Picturing brand culture may bring to mind the idea of employee perks and fun or lavish workspaces. However, a thriving brand culture represents a much deeper notion. Successful company cultures have a knack for establishing a unique identity that is founded on company-wide values, streaming from the executive team down. Recently, Glassdoor released the “Big 9 Cultural Values” found in companies like Amazon, Google, and Disney, that excel in brand culture.  

These nine values are:

  • Agility 
    • Easily adaptable to a fast-paced market 
  • Collaboration
    •  Performing well within your department and in one on one scenarios
  • Customer
    • Customer/ Client needs to be prioritized over all else
  • Diversity
    • Embracing all individuals regardless of gender, race, ethnicity, sexual orientation, religion, or nationality
  • Execution
    • Providing the tools and outlets concerning employees performing their role without limitations, and placing the appropriate responsibility for any duties that fall short of execution
  • Innovation
    • Charting new and groundbreaking areas for growth
  • Integrity
    • Placing much emphasis on honesty and ethical practices on both an individual and departmental level
  • Performance
    • Successful implementation of duties required to be rewarded according to company measures and all issues of underperformance to be swiftly and efficiently handled
  • Respect 
    • An understanding of honor and dignity for all throughout the company 

These values are not unusual or something only recently sought after.
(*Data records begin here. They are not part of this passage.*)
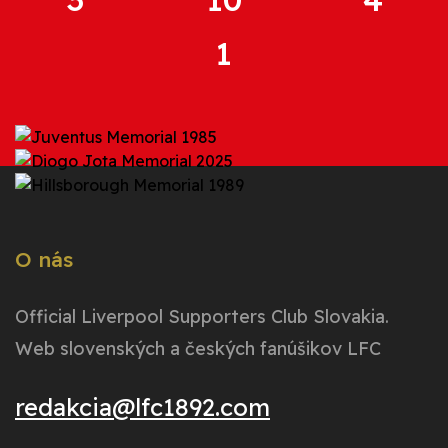
1
O nás
Official Liverpool Supporters Club Slovakia.
Web slovenských a českých fanúšikov LFC
redakcia@lfc1892.com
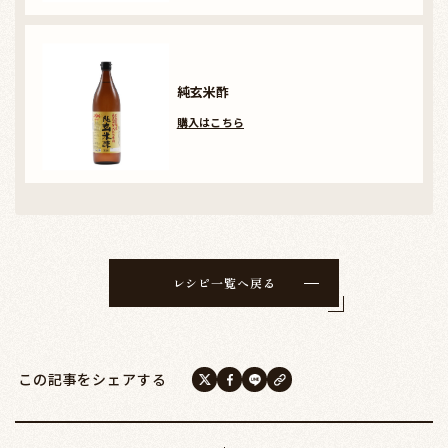
純玄米酢
購入はこちら
レシピ一覧へ戻る
この記事をシェアする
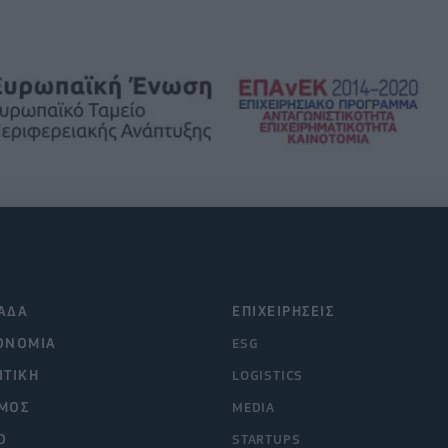
ΑΔΑ
ΕΠΙΧΕΙΡΗΣΕΙΣ
ΟΝΟΜΙΑ
ESG
ΙΤΙΚΗ
LOGISTICS
ΜΟΣ
MEDIA
O
STARTUPS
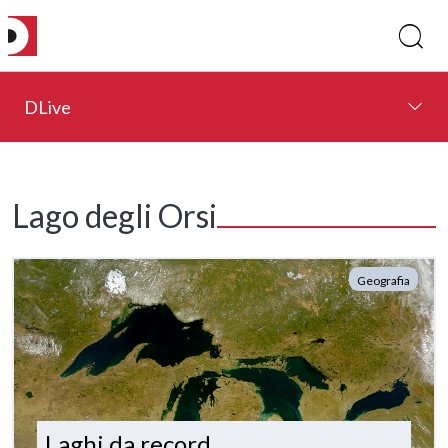
DLive
Lago degli Orsi
Geografia
Laghi da record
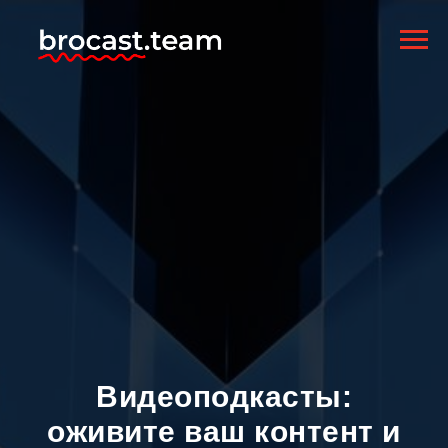
Видеоподкасты:
оживите ваш контент и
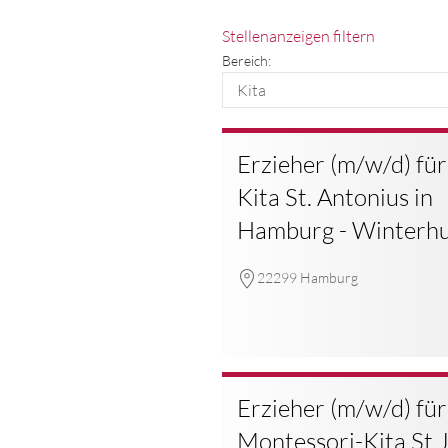
Stellenanzeigen filtern
Bereich:
Erzieher (m/w/d) für
Kita St. Antonius in
Hamburg - Winterh
22299 Hamburg
Erzieher (m/w/d) für
Montessori-Kita St.J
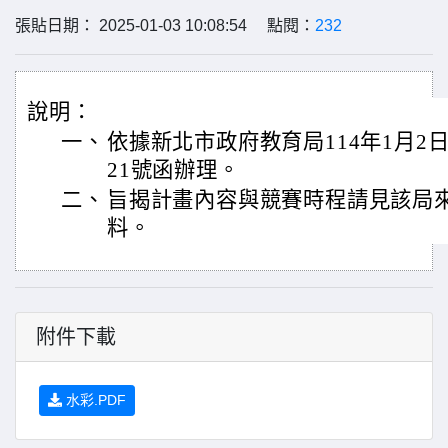
張貼日期： 2025-01-03 10:08:54 點閱：
232
說明：
一、
依據新北市政府教育局114年1月2日新
21號函辦理。
二、
旨揭計畫內容與競賽時程請見該局
料。
附件下載
水彩.PDF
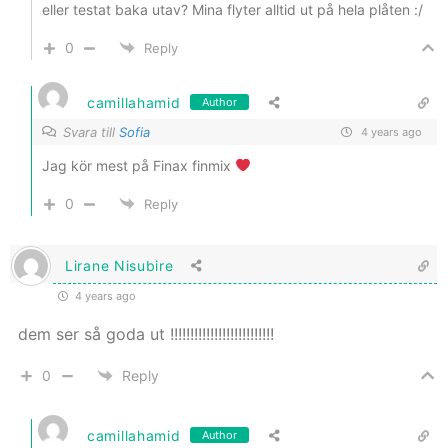
eller testat baka utav? Mina flyter alltid ut på hela plåten :/
0
Reply
camillahamid
Author
Svara till
Sofia
4 years ago
Jag kör mest på Finax finmix
0
Reply
Lirane Nisubire
4 years ago
dem ser så goda ut !!!!!!!!!!!!!!!!!!!!!!!!!!
0
Reply
camillahamid
Author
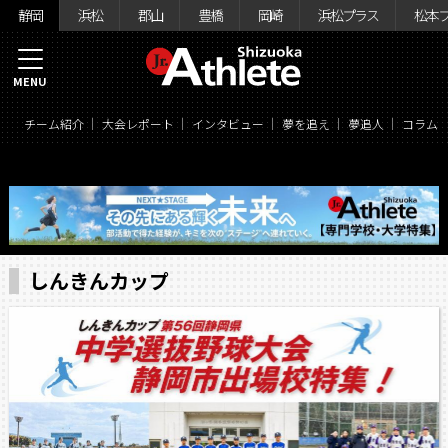
静岡
浜松
郡山
豊橋
岡崎
浜松プラス
松本
MENU
チーム紹介
大会レポート
インタビュー
夢を追え
夢追人
コラム
しんきんカップ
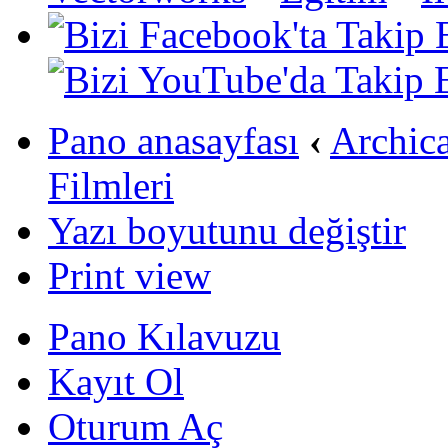
Pano anasayfası
‹
Archic
Filmleri
Yazı boyutunu değiştir
Print view
Pano Kılavuzu
Kayıt Ol
Oturum Aç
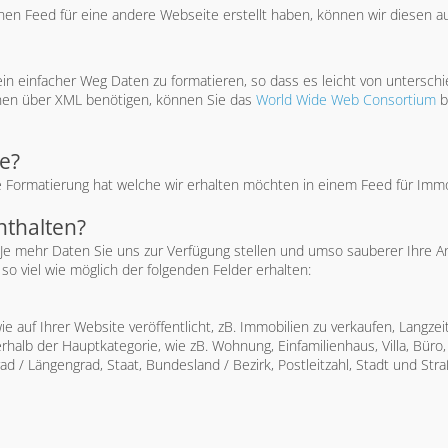
nen Feed für eine andere Webseite erstellt haben, können wir diesen 
ein einfacher Weg Daten zu formatieren, so dass es leicht von untersc
nen über XML benötigen, können Sie das
World Wide Web Consortium
b
e?
 die Formatierung hat welche wir erhalten möchten in einem Feed für Im
nthalten?
e mehr Daten Sie uns zur Verfügung stellen und umso sauberer Ihre A
o viel wie möglich der folgenden Felder erhalten:
e auf Ihrer Website veröffentlicht, zB. Immobilien zu verkaufen, Langz
rhalb der Hauptkategorie, wie zB. Wohnung, Einfamilienhaus, Villa, Bür
ad / Längengrad, Staat, Bundesland / Bezirk, Postleitzahl, Stadt und Str
e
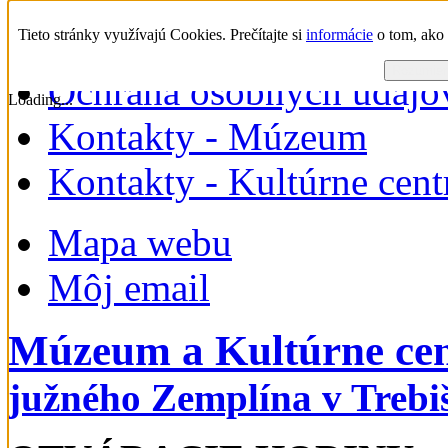
nedeľa, 09. august 2026
Tieto stránky využívajú Cookies. Prečítajte si
informácie
o tom, ako 
Rozumiem 
Ochrana osobných údajo
Loading...
Kontakty - Múzeum
Kontakty - Kultúrne cen
Mapa webu
Môj email
Múzeum a Kultúrne ce
južného Zemplína v Trebi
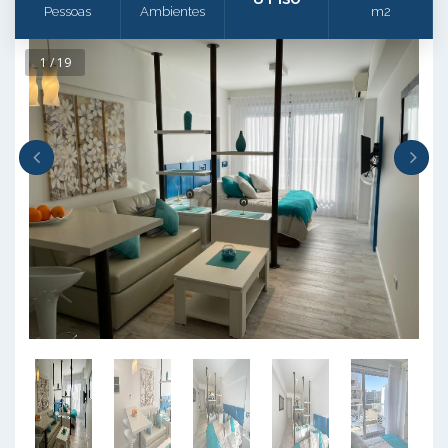
Pessoas
Ambientes
m2
1 / 19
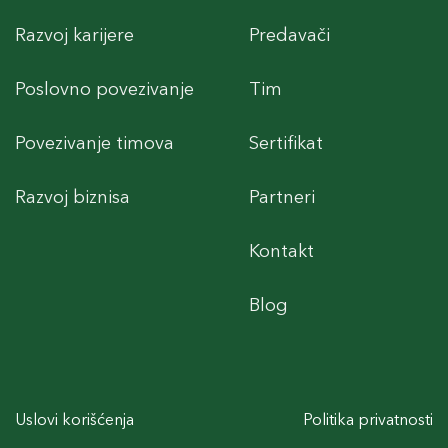
Razvoj karijere
Predavači
Poslovno povezivanje
Tim
Povezivanje timova
Sertifikat
Razvoj biznisa
Partneri
Kontakt
Blog
Uslovi korišćenja
Politika privatnosti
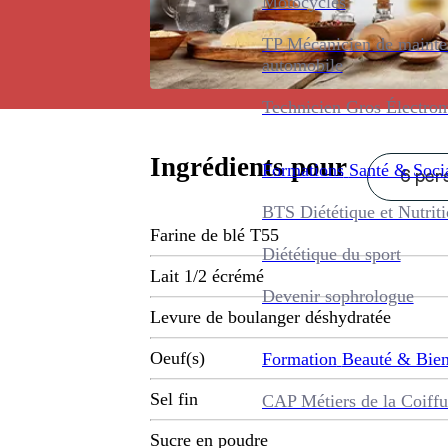
Motocycles
TP Mécanicien de maint
automobile
Technicien Gros Électro
Ingrédients pour
Formations
Santé & Soci
6 pers
BTS Diététique et Nutrit
Farine de blé T55
Diététique du sport
Lait 1/2 écrémé
Devenir sophrologue
Levure de boulanger déshydratée
Oeuf(s)
Formation
Beauté & Bien
Sel fin
CAP Métiers de la Coiffu
Sucre en poudre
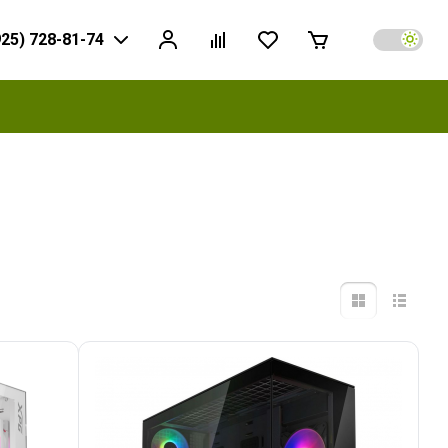
925) 728-81-74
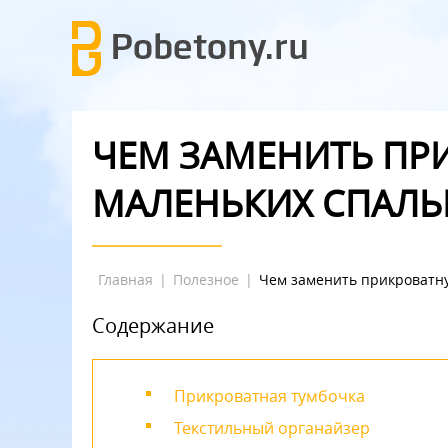
ЧЕМ ЗАМЕНИТЬ ПР
МАЛЕНЬКИХ СПАЛЬ
Главная
|
Полезное
|
Чем заменить прикроватну
Содержание
Прикроватная тумбочка
Текстильный органайзер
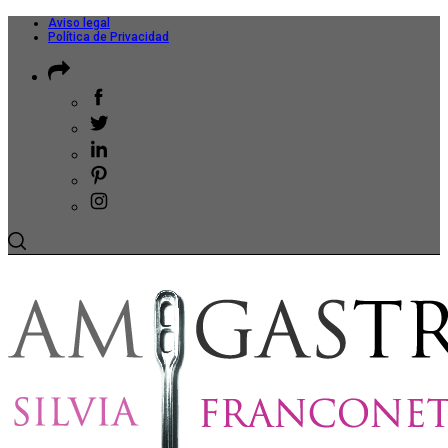
Aviso legal
Política de Privacidad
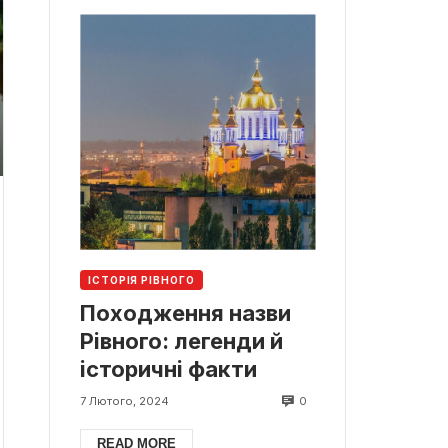
ІСТОРІЯ РІВНОГО
Походження назви
Рівного: легенди й
історичні факти
0
7 Лютого, 2024
READ MORE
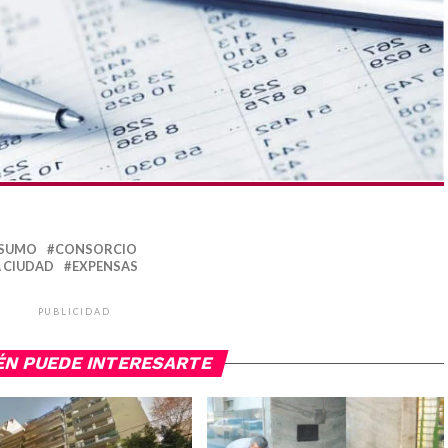
NSUMO
CONSORCIO
A CIUDAD
EXPENSAS
PUBLICIDAD
ÉN PUEDE INTERESARTE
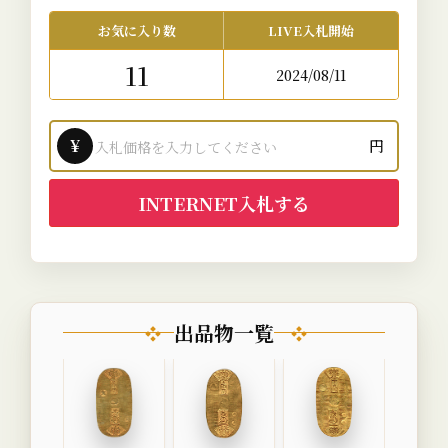
お気に入り数
LIVE入札開始
11
2024/08/11
¥
円
INTERNET入札する
出品物一覧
However, compared to the past, they are now being eagerly highlighted throughout the daily work environment. By providing your employees an understanding of what values your company is rooted in, it allows them to feel heard, respected, and a part of something bigger than the job at hand.

So, from recruitment to onboarding and every step after, make sure your company values lead the conversation between you and your employees; leaving them no room to question if they are the right fit for your brand culture.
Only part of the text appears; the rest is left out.